His thinking on economic issues was articulated in his weekly column to the Sunday Island under the name Kanes. Under the column, many subjects ranging from: globalization, Washington Consensus, WTO, regional & bilateral free trade agreements, and domestic economic policy issues were discussed. He wrote this column from 1995 to 2005.

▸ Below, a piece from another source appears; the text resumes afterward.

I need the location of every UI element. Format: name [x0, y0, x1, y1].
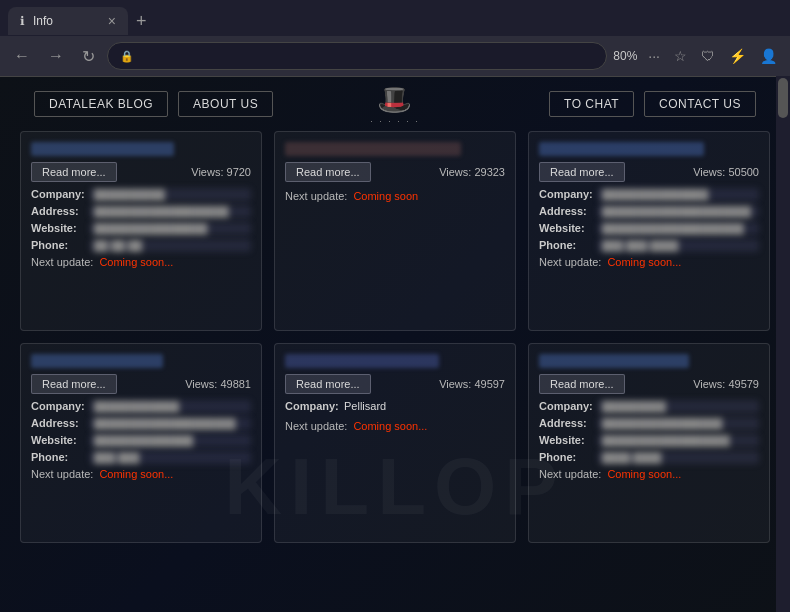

The running theme on many of his articles on the domestic economy was that Sri Lanka is still not prepared for a total free market economy because of the not very strong supply base in the country, and until the supply base was adequately developed a mixed economy should be pursued. A Keynesian type of government initiated fiscal stimulus was necessary, he argued, to develop the supply potential in the economy. In other words, he gave an alternative viewpoint to that of ardent advocates of a total free market economy who argued that with the free operation of the market forces, the supply base will automatically develop with minimum state intervention.

==Awards==
In recognition of his service to the Nation he was conferred with Deshamanya by the government of Sri Lanka in 1994 and in recognition of his contribution to economic teaching and economic policy making he was conferred with Artha Shastra Shiromnai by the University of Kelaniya in 2002. He was posthumously awarded Trinity Lion by the Trinity College, Kandy in 2013.